Data Dependences
The Data Dependences page of the Learning Wizard allows you to
investigate the strengths of the marginal dependences between pairs of
variables, using a slider.
Please note that the actions performed in the Data Dependences page
have no effect on the resulting Bayesian-network model. The purpose
of this Data Dependences page is only to gain insight into the
strenghts of the pairwise dependences.
The Data Dependences page of the Learning Wizard initially shows the
independence graph learned from data. This graph is directed, but with
no directed cycles (i.e., it's a DAG). The DAG represents the
conditional and marginal dependences and independences found in the
data. The links, however, cannot necessarily be interpreted as causal
links. The directions of the links only ensure that the dependences
and independences found can be read from the DAG, using e.g. Pearl's
d-separation criterion.
Notice that the DAG is learned only indirectly, based on measures of
conditional and marginal dependences and independences found in the
data.
To further investigate the dependences and independences found in the
data, an undirected graph can be shown, where each link represents a
marginal dependence with strength
larger than one minus the current slider value. To see how to switch
between the directed and the undirected graphs, see the description of
the toolbar.
The Data Dependences page contains a toolbar, including the following
functionalities:
This function displays a directed independence graph (i.e., a DAG).
The DAG gets displayed by pressing the button 
Please note that the Show Directed Graph and the Show Undirected Graph
modes are mutually exclusive (i.e., the two associated buttons act as
a couple of radio buttons).
This function displays an undirected independence graph. This graph is
not necessarily identical to the directed graph with the directed
links replaced by undirected ones. Each link in the undirected graph
represents a marginal dependence
with strength greater than one minus the current slider value. The
undirected graph gets displayed by pressing the button 
As mentioned above, please note that the Show Directed Graph and the
Show Undirected Graph modes are mutually exclusive (i.e., the two
associated buttons act as a couple of radio buttons).
This function gives you the opportunity to show the must-exist links
specified in the Structural Constraints page. These links are
shown/hidden by pressing the toggle button 
Please note that whenever this toggle button is selected the slider
gets disabled to avoid overlaps between enforced links and links
appearing and disappearing during sliding.
This function gives you the opportunity to show the must-not-exist
links specified in the Structural Constraints page. These links are
shown/hidden by pressing the toggle button 
Please note that whenever this toggle button is selected the slider
gets disabled to avoid overlaps between enforced non-links and links
appearing and disappearing during sliding.

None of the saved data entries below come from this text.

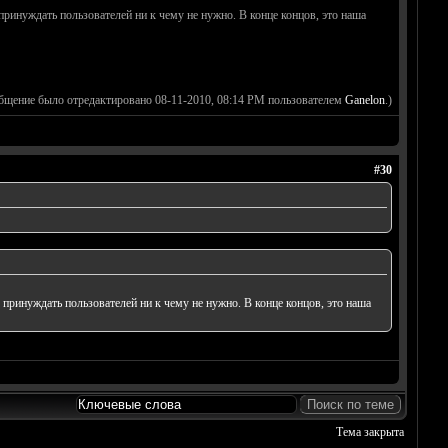
инуждать пользователей ни к чему не нужно. В конце концов, это наша
бщение было отредактировано 08-11-2010, 08:14 PM пользователем
Ganelon
.)
#30
ринуждать пользователей ни к чему не нужно. В конце концов, это наша
Тема закрыта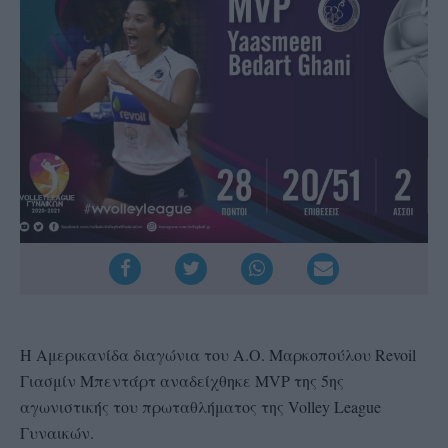
Η Αμερικανίδα διαγώνια του Α.Ο. Μαρκοπούλου Revoil
Γιασμίν Μπεντάρτ αναδείχθηκε MVP της 5ης
αγωνιστικής του πρωταθλήματος της Volley League
Γυναικών.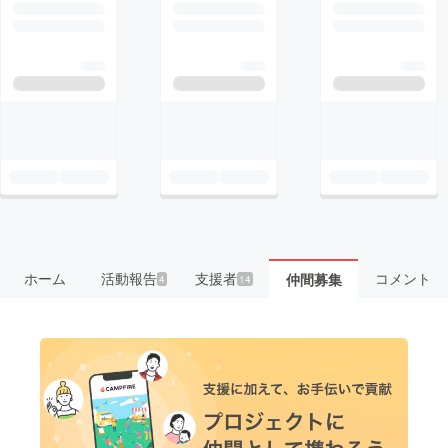
ホーム
活動報告
支援者
コメント
仲間募集
4
14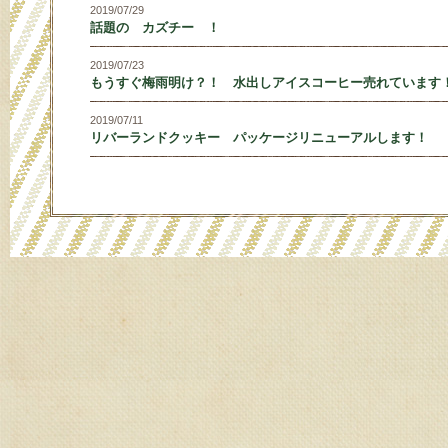
2019/07/29
話題の カズチー ！
2019/07/23
もうすぐ梅雨明け？！ 水出しアイスコーヒー売れています
2019/07/11
リバーランドクッキー パッケージリニューアルします！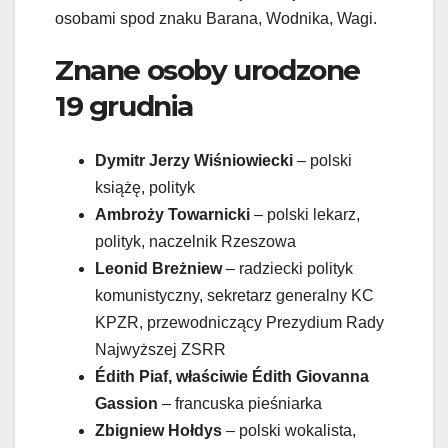
osobami spod znaku Barana, Wodnika, Wagi.
Znane osoby urodzone
19 grudnia
Dymitr Jerzy Wiśniowiecki
– polski
książę, polityk
Ambroży Towarnicki
– polski lekarz,
polityk, naczelnik Rzeszowa
Leonid Breżniew
– radziecki polityk
komunistyczny, sekretarz generalny KC
KPZR, przewodniczący Prezydium Rady
Najwyższej ZSRR
Édith Piaf, właściwie Édith Giovanna
Gassion
– francuska pieśniarka
Zbigniew Hołdys
– polski wokalista,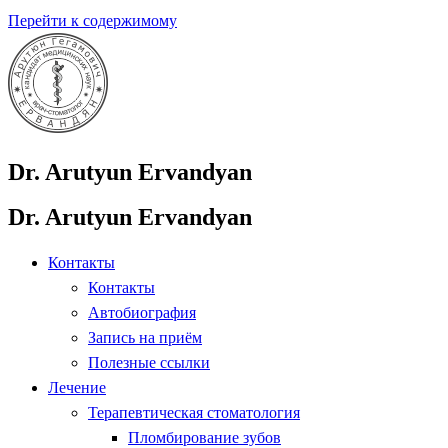
Перейти к содержимому
Dr. Arutyun Ervandyan
Dr. Arutyun Ervandyan
Контакты
Контакты
Автобиография
Запись на приём
Полезные ссылки
Лечение
Терапевтическая стоматология
Пломбирование зубов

Whether or not there is going to be a link between a pair of
variables, say A and B, in the independence graph learned from the
data depends on the degree to which A and B are (conditionally)
(in)dependent - if they are marginally dependent, there will be a
link; otherwise there won't be a link. This degree is quantified
through so-called p-values associated with the hypothesis that the two
variables are (conditionally) independent.
For each (small) set, C, of conditioning variables, a p-value for
{A,B} is computed. This value expresses the probability that A and B
are conditionally independent given C. The marginal p-value
is the p-value corresponding to C={}.
The marginal dependence
between A and B is defined as one minus the marginal p-value
associated with {A,B}. Thus, a marginal dependence of 0 means that
A and B are completely independent, and 1 means that they are
completely dependent.
The current slider value represents a threshold such that only links
in the current (directed or undirected) graph with marginal p-values less than the threshold are
shown (or, equivalently, links with marginal dependence greater than one
minus the threshold value). Thus, the slider provides a means of
detecting the marginal strengths of the links. This can be very useful
in determining which links should be forced to be included (see the
help page for the Structural Constraints page of the Learning Wizard
for a more detailed discussion of this issue).
The value of the lower endpoint of the slider can be decreased by
pressing the button
or by dragging the slider ticks
downwards, using the mouse.
Please note that the minimum value of the lower endpoint of the slider
equals the maximum of the smallest floating point number available and
the smallest marginal p-value over all links in
the graph.
The value of the lower endpoint of the slider can be increased by
pressing the button
or by dragging the slider ticks
upwards, using the mouse.
Please note that the maximum value of the lower endpoint of the slider
equals 1E-10.
Pressing the "Import"-button :
, allows for
import of all network information, such as node positions, labels,
sizes, etc., from a net-file. This can be very useful, if the data
relates to a network whose structure is known. In that case, you can
simply import the labels and positions of the nodes. The learned
network can then easily be compared to the existing one.